🚨 ONE DATE. THEN 159,000 MESSAGES. Police say it started as flirty follow-ups… then spiraled into nonstop texts, voicemails, and uninvited visits — the chilling detail is the messages kept coming even after the arrest

The bizarre and disturbing case of Jacqueline Ades, a 31-year-old woman from Phoenix, Arizona, gained widespread attention in 2018–2019 after she was arrested for allegedly bombarding a man with over 159,000 text messages following a single date. What began as a seemingly normal encounter through a dating site escalated into a prolonged stalking incident involving harassment, threats, and trespassing, highlighting the dangers of obsessive behavior amplified by digital communication.

The Incident and Timeline

Ades and the unnamed man met online and went on one date in 2017. After the date, he did not pursue further contact, but Ades reportedly refused to accept the rejection. Over the next approximately 10 months (starting around July 2017), she sent him more than 159,000 text messages—an average of roughly 530 messages per day if spread evenly across 300 days. Many messages expressed intense affection or declarations of love, while others turned deeply threatening and graphic.

Some of the most alarming texts included:

“I’d make sushi outta ur kidneys n chopsticks outta ur hand bones.”
“I’d wear ur fascia n the top of ur skull n ur hands n feet.”

These messages were revealed through police records obtained by The Arizona Republic in early 2019, updating earlier reports that cited around 65,000 texts.

The harassment extended beyond messaging. In July 2017, the man found Ades parked outside his home in Paradise Valley (a suburb of Phoenix). Police escorted her away, after which the barrage of threatening texts intensified. Ades later claimed some of the extreme statements were “in jest” and not meant seriously, telling officers things like, “It’s funny,” regarding the fascia comment, and acknowledging that her behavior wasn’t “normal.”

The situation reached a dramatic peak in April 2018 when the man was out of the country. Police discovered Ades inside his home, reportedly taking a bath in his bathtub. She told officers she had “made up a whole scenario in my head where I live here” and was pretending it was real. A large butcher knife was found in her car (after she allowed officers to retrieve her purse). Ades had also reportedly shown up at his workplace, claiming to be his wife.

Arrest and Charges

Ades was arrested in May 2018 on charges including:

Stalking (felony)
Threatening and intimidating (felony)
Harassment (misdemeanor)
Criminal trespassing

She pleaded not guilty, and her case drew significant media coverage, including interviews where she spoke from jail about her actions and the man she believed she was “destined” to be with.

Mental Health Aspects and Outcome

The case raised serious questions about mental health.

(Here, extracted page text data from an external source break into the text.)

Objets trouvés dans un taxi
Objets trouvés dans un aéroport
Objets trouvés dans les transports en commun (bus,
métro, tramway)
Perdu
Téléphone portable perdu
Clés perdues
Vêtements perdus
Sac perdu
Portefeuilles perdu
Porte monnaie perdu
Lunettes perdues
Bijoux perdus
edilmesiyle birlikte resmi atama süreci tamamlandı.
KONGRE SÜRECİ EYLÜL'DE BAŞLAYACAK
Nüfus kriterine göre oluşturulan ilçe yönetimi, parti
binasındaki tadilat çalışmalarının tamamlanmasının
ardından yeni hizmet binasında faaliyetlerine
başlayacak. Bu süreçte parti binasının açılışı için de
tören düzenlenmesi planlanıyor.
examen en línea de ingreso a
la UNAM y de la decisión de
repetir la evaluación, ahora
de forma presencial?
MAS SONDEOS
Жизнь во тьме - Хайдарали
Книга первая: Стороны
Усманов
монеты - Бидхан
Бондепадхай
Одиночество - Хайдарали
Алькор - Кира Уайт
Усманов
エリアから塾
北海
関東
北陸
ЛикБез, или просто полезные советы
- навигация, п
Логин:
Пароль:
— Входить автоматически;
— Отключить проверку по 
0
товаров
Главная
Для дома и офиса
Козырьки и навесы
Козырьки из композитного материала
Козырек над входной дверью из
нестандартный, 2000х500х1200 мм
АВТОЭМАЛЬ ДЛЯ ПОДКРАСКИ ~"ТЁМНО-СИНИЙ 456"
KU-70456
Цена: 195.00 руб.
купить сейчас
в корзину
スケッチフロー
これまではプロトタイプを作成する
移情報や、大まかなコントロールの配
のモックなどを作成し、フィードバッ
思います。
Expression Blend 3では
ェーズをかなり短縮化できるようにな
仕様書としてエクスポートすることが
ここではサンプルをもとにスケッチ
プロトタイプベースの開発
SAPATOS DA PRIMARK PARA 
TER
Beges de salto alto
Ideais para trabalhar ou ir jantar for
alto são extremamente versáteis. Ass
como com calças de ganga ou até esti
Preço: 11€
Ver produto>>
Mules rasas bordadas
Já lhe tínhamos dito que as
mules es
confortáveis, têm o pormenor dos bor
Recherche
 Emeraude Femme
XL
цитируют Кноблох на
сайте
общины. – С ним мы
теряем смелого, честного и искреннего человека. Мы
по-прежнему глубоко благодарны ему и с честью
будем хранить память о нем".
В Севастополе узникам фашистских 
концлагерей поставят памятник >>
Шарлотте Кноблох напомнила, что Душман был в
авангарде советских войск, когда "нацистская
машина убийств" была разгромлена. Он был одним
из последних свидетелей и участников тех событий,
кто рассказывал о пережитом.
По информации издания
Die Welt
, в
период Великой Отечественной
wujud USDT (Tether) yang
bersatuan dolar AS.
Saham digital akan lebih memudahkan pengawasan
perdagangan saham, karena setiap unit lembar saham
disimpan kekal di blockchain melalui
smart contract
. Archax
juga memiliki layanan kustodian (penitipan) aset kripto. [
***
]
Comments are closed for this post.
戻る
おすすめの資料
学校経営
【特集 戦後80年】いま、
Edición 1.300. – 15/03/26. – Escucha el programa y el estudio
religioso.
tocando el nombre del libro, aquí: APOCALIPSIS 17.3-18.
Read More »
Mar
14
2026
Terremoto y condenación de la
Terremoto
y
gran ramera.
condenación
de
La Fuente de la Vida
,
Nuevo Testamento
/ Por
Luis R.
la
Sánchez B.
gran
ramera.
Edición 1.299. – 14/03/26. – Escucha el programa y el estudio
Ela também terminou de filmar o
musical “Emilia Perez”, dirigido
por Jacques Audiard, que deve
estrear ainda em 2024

In 2019, Ades was found mentally incompetent to stand trial under Arizona’s Rule 11 proceedings (which evaluate a defendant’s ability to understand charges and assist in their defense). She spent nearly two years in jail or related custody. Reports indicate she rejected a plea bargain, reportedly believing it was a test of her resolve or part of a larger scenario involving the victim. She insisted on a jury trial, convinced they would see she was “perfect” for him.

While exact final sentencing details vary in secondary reports, the case ultimately emphasized mental health intervention over purely punitive measures, as is common when incompetence is ruled.

Why It Resonates Today

This story periodically resurfaces on social media (e.g., Instagram reels, Reddit threads, Facebook posts from figures like Antonio Brown, and TikTok-style videos) as a viral “true crime” or cautionary tale, often in 2025–2026 reposts with captions like “Woman arrested after sending 159,000 messages after first date.” The extreme volume of messages—far beyond typical “texting too much”—combined with the graphic threats and bizarre home invasion, makes it memorable. It serves as a stark reminder of how rejection can spiral into obsession, the risks of online dating, boundaries in digital communication, and the need for early intervention in stalking cases.

No recent (2024–2026) similar incidents matching this exact description appear in reliable sources; the details trace back consistently to the 2018 Arizona case. Modern discussions often tie it to broader issues like cyberstalking laws, mental health support, and how apps/websites handle persistent unwanted contact.